The impersonated telephone scammers are typically aggressive and want the taxpayer to act immediately. The scammers will ask taxpayers to pay their tax over the phone or even ask for personal information if a refund is due. These scammers will also leave voicemail messages asking for an urgent callback. If a taxpayer is suspicious about a phone call, they should hang up immediately. The IRS asks that the taxpayer contact TIGTA immediately using their “IRS Impersonation Sam Reporting” webpage https://www.treasury.gov/tigta/contact_report_scam.shtml or by calling 800-366-4484.
Here are several tips that will help avoid these scams:
The IRS will NOT:
- Call and demand immediate payment. The IRS will not call about payments without first sending a bill or notice in the mail.
- Demand tax payments and not allow taxpayers to ask questions or appeal the amount owed.
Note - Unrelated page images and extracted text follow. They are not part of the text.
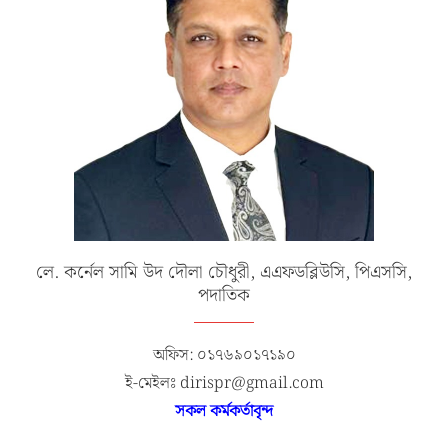
লে. কর্নেল সামি উদ দৌলা চৌধুরী, এএফডব্লিউসি, পিএসসি,
পদাতিক
অফিস: ০১৭৬৯০১৭১৯০
ই-মেইলঃ dirispr@gmail.com
সকল কর্মকর্তাবৃন্দ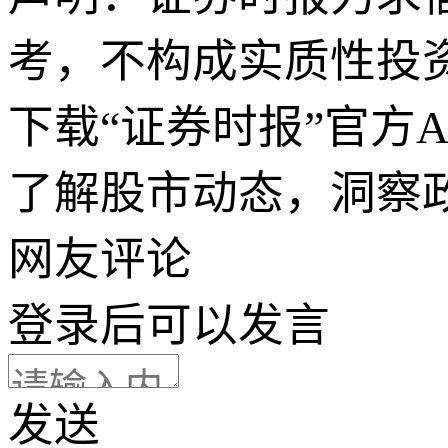
考，不构成实质性投
下载“证券时报”官方
了解股市动态，洞察
网友评论
登录
后可以发言
发送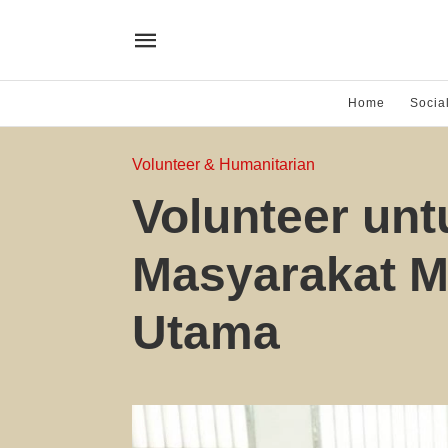
Home
Socia
Volunteer & Humanitarian
Volunteer un
Masyarakat M
Utama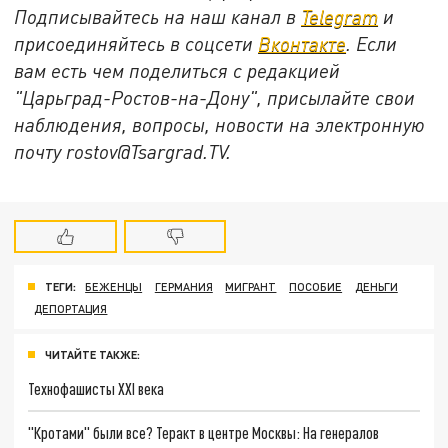
Подписывайтесь на наш канал в
Telegram
и
присоединяйтесь в соцсети
Вконтакте
. Если
вам есть чем поделиться с редакцией
"Царьград-Ростов-на-Дону", присылайте свои
наблюдения, вопросы, новости на электронную
почту rostov@Tsargrad.ТV.
ТЕГИ:
БЕЖЕНЦЫ
ГЕРМАНИЯ
МИГРАНТ
ПОСОБИЕ
ДЕНЬГИ
ДЕПОРТАЦИЯ
ЧИТАЙТЕ ТАКЖЕ:
Технофашисты XXI века
"Кротами" были все? Теракт в центре Москвы: На генералов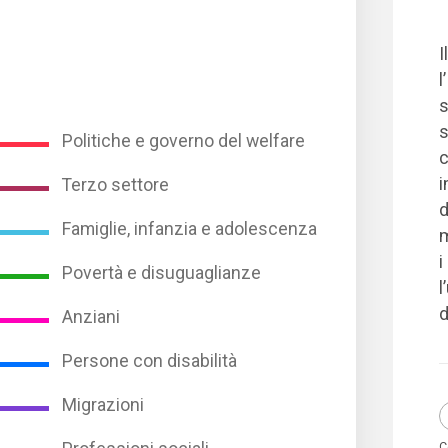
I
l
s
s
Politiche e governo del welfare
c
i
Terzo settore
d
Famiglie, infanzia e adolescenza
m
i
Povertà e disuguaglianze
l
d
Anziani
Persone con disabilità
Migrazioni
C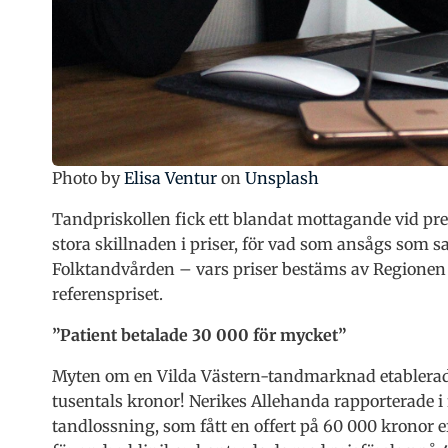
Photo by
Elisa Ventur
on
Unsplash
Tandpriskollen fick ett blandat mottagande vid p
stora skillnaden i priser, för vad som ansågs som 
Folktandvården – vars priser bestäms av Regionen –
referenspriset.
”Patient betalade 30 000 för mycket”
Myten om en Vilda Västern-tandmarknad etablerades
tusentals kronor! Nerikes Allehanda rapporterade 
tandlossning, som fått en offert på 60 000 kronor 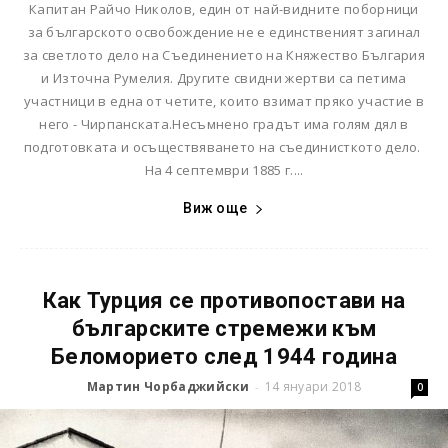
Капитан Райчо Николов, един от най-видните поборници
за българското освобождение не е единственият загинал
за светлото дело на Съединението на Княжество България
и Източна Румелия. Другите свидни жертви са петима
участници в една от четите, които взимат пряко участие в
него - Чирпанската.Несъмнено градът има голям дял в
подготовката и осъществяването на съединисткото дело.
На 4 септември 1885 г....
Виж още
Как Турция се противопостави на
българските стремежи към
Беломорието след 1944 година
Мартин Чорбаджийски
14 януари 2018
-
0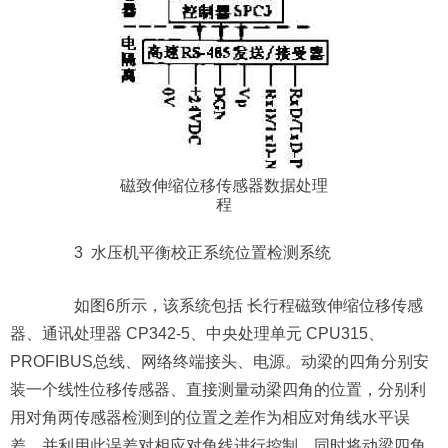
磁致伸缩位移传感器数据处理
程
3 水压机平衡校正系统位置检测系统
如图6所示，该系统包括 长行程磁致伸缩位移传感
器、通讯处理器 CP342-5、中央处理单元 CPU315、
PROFIBUS总线、网络终端接头、电源。动梁的四角分别安
装一个线性位移传感器、直接测量动梁四角的位置，分别利
用对角两传感器检测到的位置之差作为相应对角线水平误
差，并利用此误差对相应对角线进行控制。同时将动梁四角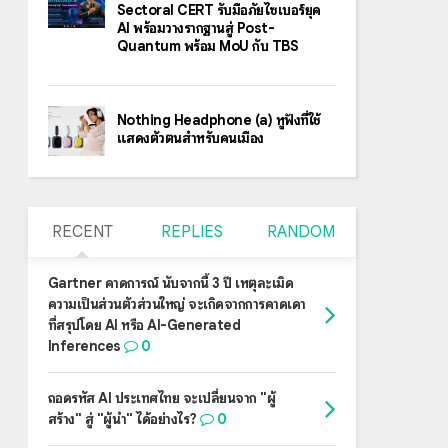
Sectoral CERT รับมือภัยไซเบอร์ยุค
AI พร้อมวางรากฐานสู่ Post-
Quantum พร้อม MoU กับ TBS
Nothing Headphone (a) หูฟังที่ใช้
แสดงตัวตนสำหรับคนเมือง
RECENT
REPLIES
RANDOM
Gartner คาดการณ์ นับจากนี้ 3 ปี เหตุละเมิด
ความเป็นส่วนตัวส่วนใหญ่ จะเกิดจากการคาดเดา
ที่สรุปโดย AI หรือ AI-Generated
Inferences
0
ถอดรหัส AI ประเทศไทย จะเปลี่ยนจาก "ผู้
สร้าง" สู่ "ผู้นำ" ได้อย่างไร?
0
- Require a taxpayer to pay an outstanding payment using credit or debit cards.
- Ask for debit or credit card numbers over the phone.
- Threaten to bring in local police or other agencies to arrest the taxpayer if they do not pay.
- Threaten taxpayers with a lawsuit.
- Initiate correspondence with taxpayers using email or text message.
Here at DWM, we advise our clients and other taxpayers to get their CPA, or tax professional, involved immediately with any correspondence from the IRS, especially ones involving tax-related identity theft. Corresponding with the IRS can seem overwhelming, so get help. For those clients that self-prepare their returns, we ask that you let us know if you receive any notices or suspect suspicious activity involving your tax information. We’ll do everything we can to help you not become a victim.